Skip searching for better indentation heuristics if we'd slide a hunk more
than its size. This is the easiest fix proposed in the analysis[1] in
response to a patch that mercurial took for xdiff to limit searching
by a constant. Using a performance test as:
#!python
open('a', 'w').write(" \n" * 1000000)
open('b', 'w').write(" \n" * 1000001)
This patch reduces the execution of "git diff --no-index a b" from
0.70s to 0.31s. However limiting the sliding to the size of the diff hunk,
which was proposed as a solution (that I found easiest to implement for
now) is not optimal for cases like
open('a', 'w').write(" \n" * 1000000)
open('b', 'w').write(" \n" * 2000000)
as then we'd still slide 1000000 times.
In addition to limiting the sliding to size of the hunk, also limit by a
constant. Choose 100 lines as the constant as that fits more than a screen,
which really means that the diff sliding is probably not providing a lot
of benefit anyway.
[1]
https://public-inbox.org/git/[email protected]/
Reported-by: Jun Wu <[email protected]>
Analysis-by: Michael Haggerty <[email protected]>
Signed-off-by: Stefan Beller <[email protected]>
---
> Plus, it should always give the right answer.
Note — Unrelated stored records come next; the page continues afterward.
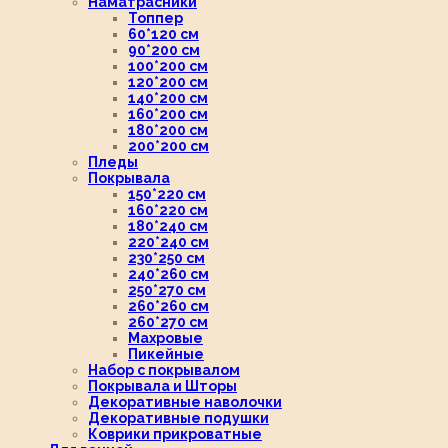
Наматрасники
Топпер
60*120 см
90*200 см
100*200 см
120*200 см
140*200 см
160*200 см
180*200 см
200*200 см
Пледы
Покрывала
150*220 см
160*220 см
180*240 см
220*240 см
230*250 см
240*260 см
250*270 см
260*260 см
260*270 см
Махровые
Пикейные
Набор с покрывалом
Покрывала и Шторы
Декоративные наволочки
Декоративные подушки
Коврики прикроватные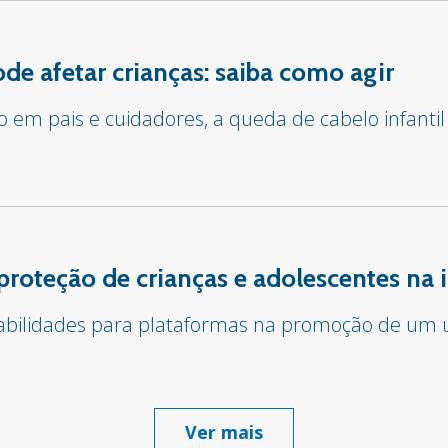
e afetar crianças: saiba como agir
em pais e cuidadores, a queda de cabelo infantil
proteção de crianças e adolescentes na 
sabilidades para plataformas na promoção de um u
Ver mais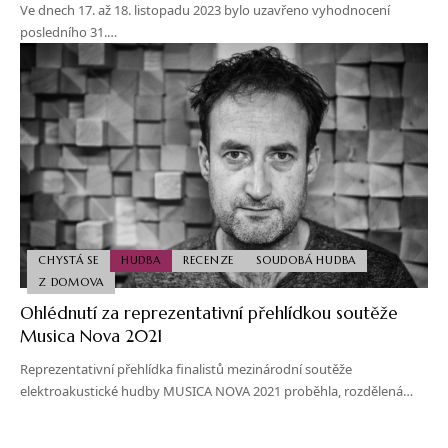
Ve dnech 17. až 18. listopadu 2023 bylo uzavřeno vyhodnocení
posledního 31.…
CHYSTÁ SE
HUDBA
RECENZE
SOUDOBÁ HUDBA
Z DOMOVA
Ohlédnutí za reprezentativní přehlídkou soutěže
Musica Nova 2021
Reprezentativní přehlídka finalistů mezinárodní soutěže
elektroakustické hudby MUSICA NOVA 2021 proběhla, rozdělená…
I was tempted to do just that, but I caved. The diff is correct,
and the hunk sliding is purely to appease the visual aspect of
humans looking at diffs. If your diff can slide more than a
monitor height, you're not interested in the best slided diff,
but something else is going on.
> There are cases where it will be
> more expensive than a fixed `MAX_BORING`, but I bet on average it will
> be faster.
So I did both, settling for performance as the utmost desire. ;-)
xdiff/xdiffi.c | 12 +++++++++++-
1 file changed, 11 insertions(+), 1 deletion(-)
diff --git a/xdiff/xdiffi.c b/xdiff/xdiffi.c
index 0de1ef463bf..91e98ee9869 100644
--- a/xdiff/xdiffi.c
+++ b/xdiff/xdiffi.c
@@ -591,6 +591,11 @@ static void measure_split(const xdfile_t *xdf, long split,
*/
#define INDENT_WEIGHT 60
+/*
+ * How far do we slide a hunk at most?
+ */
+#define INDENT_HEURISTIC_MAX_SLIDING 100
+
/*
* Compute a badness score for the hypothetical split whose measurements are
* stored in m. The weight factors were determined empirically using the tools
and
@@ -903,7 +908,12 @@ int xdl_change_compact(xdfile_t *xdf, xdfile_t *xdfo, long
flags) {
long shift, best_shift = -1;
struct split_score best_score;
- for (shift = earliest_end; shift <= g.end; shift++) {
+ shift = earliest_end;
+ if (g.end - groupsize - 1 > shift)
+ shift = g.end - groupsize - 1;
+ if (g.end - INDENT_HEURISTIC_MAX_SLIDING > shift)
+ shift = g.end - INDENT_HEURISTIC_MAX_SLIDING;
+ for (; shift <= g.end; shift++) {
struct split_measurement m;
struct split_score score = {0, 0};
--
2.18.0.345.g5c9ce644c3-goog